(Dataset items)
....
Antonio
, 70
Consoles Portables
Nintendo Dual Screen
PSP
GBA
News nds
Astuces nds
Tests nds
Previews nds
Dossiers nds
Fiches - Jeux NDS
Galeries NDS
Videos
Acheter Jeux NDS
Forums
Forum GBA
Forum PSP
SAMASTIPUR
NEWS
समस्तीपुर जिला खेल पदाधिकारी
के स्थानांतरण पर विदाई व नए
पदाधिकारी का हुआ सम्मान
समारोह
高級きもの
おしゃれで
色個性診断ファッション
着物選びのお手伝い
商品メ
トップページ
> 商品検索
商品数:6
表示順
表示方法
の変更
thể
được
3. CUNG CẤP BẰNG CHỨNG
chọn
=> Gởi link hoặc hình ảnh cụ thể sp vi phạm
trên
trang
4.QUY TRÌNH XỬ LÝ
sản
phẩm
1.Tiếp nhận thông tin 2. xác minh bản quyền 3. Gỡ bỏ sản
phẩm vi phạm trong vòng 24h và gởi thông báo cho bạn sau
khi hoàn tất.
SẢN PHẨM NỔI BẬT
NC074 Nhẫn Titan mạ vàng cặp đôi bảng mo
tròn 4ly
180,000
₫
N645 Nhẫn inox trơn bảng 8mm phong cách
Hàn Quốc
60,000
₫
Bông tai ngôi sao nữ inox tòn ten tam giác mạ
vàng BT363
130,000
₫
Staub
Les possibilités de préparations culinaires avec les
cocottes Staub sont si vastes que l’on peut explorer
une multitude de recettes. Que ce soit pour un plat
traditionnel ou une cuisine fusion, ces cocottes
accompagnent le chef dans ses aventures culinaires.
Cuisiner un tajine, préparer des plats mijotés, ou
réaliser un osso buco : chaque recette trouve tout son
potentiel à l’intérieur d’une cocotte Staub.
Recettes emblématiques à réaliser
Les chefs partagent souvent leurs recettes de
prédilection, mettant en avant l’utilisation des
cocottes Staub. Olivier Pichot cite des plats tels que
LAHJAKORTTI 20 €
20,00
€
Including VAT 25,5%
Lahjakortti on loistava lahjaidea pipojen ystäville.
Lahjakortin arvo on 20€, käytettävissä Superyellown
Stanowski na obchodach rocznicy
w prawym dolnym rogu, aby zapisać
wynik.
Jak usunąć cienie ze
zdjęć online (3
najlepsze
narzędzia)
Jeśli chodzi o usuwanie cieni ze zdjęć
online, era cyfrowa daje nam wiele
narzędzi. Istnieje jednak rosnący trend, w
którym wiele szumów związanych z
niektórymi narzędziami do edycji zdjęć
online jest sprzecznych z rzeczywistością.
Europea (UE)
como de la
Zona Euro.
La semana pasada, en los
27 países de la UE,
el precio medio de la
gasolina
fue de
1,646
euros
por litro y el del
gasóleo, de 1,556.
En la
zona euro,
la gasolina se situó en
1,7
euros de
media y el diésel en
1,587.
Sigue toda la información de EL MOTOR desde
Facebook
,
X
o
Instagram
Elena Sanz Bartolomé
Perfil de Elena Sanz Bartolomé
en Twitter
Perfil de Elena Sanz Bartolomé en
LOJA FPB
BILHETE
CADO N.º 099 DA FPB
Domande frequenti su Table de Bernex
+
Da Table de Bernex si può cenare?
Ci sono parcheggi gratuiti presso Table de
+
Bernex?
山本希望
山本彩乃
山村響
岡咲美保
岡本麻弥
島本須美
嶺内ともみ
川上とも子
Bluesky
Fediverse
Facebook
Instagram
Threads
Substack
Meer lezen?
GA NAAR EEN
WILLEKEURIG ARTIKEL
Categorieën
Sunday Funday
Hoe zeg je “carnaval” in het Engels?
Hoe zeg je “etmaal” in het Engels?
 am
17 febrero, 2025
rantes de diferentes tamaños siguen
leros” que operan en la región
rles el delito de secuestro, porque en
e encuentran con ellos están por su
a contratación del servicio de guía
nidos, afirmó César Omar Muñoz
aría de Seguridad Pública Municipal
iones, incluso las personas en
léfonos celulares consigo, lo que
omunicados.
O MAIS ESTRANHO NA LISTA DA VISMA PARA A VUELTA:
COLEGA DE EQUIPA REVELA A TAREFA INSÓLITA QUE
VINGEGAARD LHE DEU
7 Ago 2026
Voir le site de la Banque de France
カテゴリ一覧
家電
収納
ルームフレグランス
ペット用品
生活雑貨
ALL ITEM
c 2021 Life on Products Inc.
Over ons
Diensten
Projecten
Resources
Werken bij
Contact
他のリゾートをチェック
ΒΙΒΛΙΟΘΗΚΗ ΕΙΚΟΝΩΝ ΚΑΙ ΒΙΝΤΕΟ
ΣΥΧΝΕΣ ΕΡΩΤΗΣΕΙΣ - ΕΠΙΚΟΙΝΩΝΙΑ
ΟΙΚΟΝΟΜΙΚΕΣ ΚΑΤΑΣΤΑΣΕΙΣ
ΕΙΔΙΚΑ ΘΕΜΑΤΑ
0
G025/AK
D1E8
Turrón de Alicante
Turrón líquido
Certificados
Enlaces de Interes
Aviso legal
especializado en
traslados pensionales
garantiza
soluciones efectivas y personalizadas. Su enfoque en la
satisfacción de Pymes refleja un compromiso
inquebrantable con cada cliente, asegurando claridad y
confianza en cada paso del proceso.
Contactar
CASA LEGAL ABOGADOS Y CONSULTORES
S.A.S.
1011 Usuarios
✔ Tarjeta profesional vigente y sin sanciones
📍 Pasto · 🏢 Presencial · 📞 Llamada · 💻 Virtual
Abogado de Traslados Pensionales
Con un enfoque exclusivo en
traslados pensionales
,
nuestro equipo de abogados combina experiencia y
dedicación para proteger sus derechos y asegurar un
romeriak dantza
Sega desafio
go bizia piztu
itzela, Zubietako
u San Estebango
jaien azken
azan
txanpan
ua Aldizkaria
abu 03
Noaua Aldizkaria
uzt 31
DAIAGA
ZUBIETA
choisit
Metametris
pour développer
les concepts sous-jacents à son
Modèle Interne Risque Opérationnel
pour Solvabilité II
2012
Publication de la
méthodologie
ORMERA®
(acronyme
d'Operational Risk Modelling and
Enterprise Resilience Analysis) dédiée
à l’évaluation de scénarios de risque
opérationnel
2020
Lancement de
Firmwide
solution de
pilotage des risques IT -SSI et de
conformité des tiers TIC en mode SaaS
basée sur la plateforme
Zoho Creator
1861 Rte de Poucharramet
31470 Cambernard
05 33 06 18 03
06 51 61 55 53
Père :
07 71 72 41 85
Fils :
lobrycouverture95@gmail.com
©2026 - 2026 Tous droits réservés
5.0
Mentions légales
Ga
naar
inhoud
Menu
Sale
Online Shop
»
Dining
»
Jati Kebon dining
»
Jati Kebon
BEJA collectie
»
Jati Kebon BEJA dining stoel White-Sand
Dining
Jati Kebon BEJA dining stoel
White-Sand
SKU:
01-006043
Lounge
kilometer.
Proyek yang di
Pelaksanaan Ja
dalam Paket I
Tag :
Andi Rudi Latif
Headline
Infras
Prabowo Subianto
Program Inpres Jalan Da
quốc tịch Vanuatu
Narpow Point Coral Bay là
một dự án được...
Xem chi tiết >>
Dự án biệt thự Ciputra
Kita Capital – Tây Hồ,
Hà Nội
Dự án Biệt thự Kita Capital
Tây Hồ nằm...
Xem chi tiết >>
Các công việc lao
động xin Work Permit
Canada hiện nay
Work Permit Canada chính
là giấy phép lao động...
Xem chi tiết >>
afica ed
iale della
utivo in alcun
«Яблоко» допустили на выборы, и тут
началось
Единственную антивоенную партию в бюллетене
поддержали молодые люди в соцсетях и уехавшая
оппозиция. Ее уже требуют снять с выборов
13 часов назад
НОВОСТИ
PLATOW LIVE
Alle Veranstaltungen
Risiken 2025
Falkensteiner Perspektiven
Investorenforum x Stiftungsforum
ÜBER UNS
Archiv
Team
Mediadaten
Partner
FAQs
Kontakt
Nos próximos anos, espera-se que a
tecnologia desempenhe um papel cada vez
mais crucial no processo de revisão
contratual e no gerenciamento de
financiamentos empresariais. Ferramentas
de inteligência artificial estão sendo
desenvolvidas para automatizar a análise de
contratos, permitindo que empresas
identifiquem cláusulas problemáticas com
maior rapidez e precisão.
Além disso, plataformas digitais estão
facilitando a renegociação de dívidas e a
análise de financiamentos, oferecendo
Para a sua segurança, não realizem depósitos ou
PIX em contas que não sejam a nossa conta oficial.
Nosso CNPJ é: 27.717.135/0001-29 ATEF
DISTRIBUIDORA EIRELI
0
....
## [How to complete this task]
Looking back over the data above, restate word for word the lines that begin at the line with "utivo in alcun" and end at the line with "identifiquem cláusulas problemáticas com", inclusive.

## [Reply]
utivo in alcun
«Яблоко» допустили на выборы, и тут
началось
Единственную антивоенную партию в бюллетене
поддержали молодые люди в соцсетях и уехавшая
оппозиция. Ее уже требуют снять с выборов
13 часов назад
НОВОСТИ
PLATOW LIVE
Alle Veranstaltungen
Risiken 2025
Falkensteiner Perspektiven
Investorenforum x Stiftungsforum
ÜBER UNS
Archiv
Team
Mediadaten
Partner
FAQs
Kontakt
Nos próximos anos, espera-se que a
tecnologia desempenhe um papel cada vez
mais crucial no processo de revisão
contratual e no gerenciamento de
financiamentos empresariais. Ferramentas
de inteligência artificial estão sendo
desenvolvidas para automatizar a análise de
contratos, permitindo que empresas
identifiquem cláusulas problemáticas com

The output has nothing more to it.